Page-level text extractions
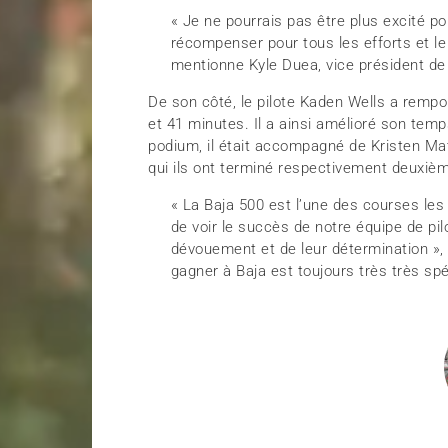
« Je ne pourrais pas être plus excité p
récompenser pour tous les efforts et le
mentionne Kyle Duea, vice président de 
De son côté, le pilote Kaden Wells a remp
et 41 minutes. Il a ainsi amélioré son temp
podium, il était accompagné de Kristen Mat
qui ils ont terminé respectivement deuxièm
« La Baja 500 est l’une des courses les p
de voir le succès de notre équipe de pil
dévouement et de leur détermination », a
gagner à Baja est toujours très très spé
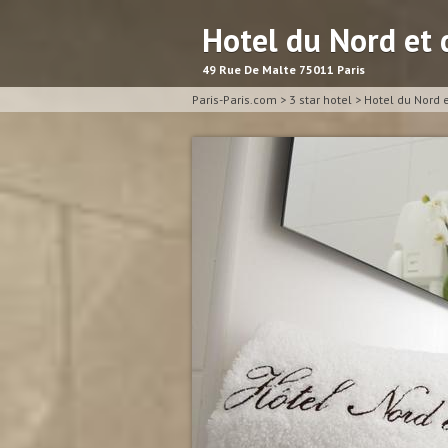
Hotel du Nord et 
49 Rue De Malte 75011 Paris
Paris-Paris.com
>
3 star hotel
>
Hotel du Nord e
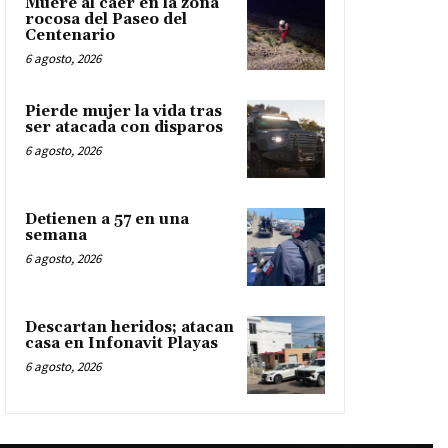
Muere al caer en la zona
rocosa del Paseo del
Centenario
6 agosto, 2026
Pierde mujer la vida tras
ser atacada con disparos
6 agosto, 2026
Detienen a 57 en una
semana
6 agosto, 2026
Descartan heridos; atacan
casa en Infonavit Playas
6 agosto, 2026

Exercise =>
Nothing but the lines from the start of the records above through the line with "gagner à Baja est toujours très très spé" should be retyped, each exactly as written; leave out all pictures.

Response to this task =>
« Je ne pourrais pas être plus excité p
récompenser pour tous les efforts et le
mentionne Kyle Duea, vice président de 
De son côté, le pilote Kaden Wells a remp
et 41 minutes. Il a ainsi amélioré son temp
podium, il était accompagné de Kristen Mat
qui ils ont terminé respectivement deuxièm
« La Baja 500 est l’une des courses les p
de voir le succès de notre équipe de pil
dévouement et de leur détermination », a
gagner à Baja est toujours très très spé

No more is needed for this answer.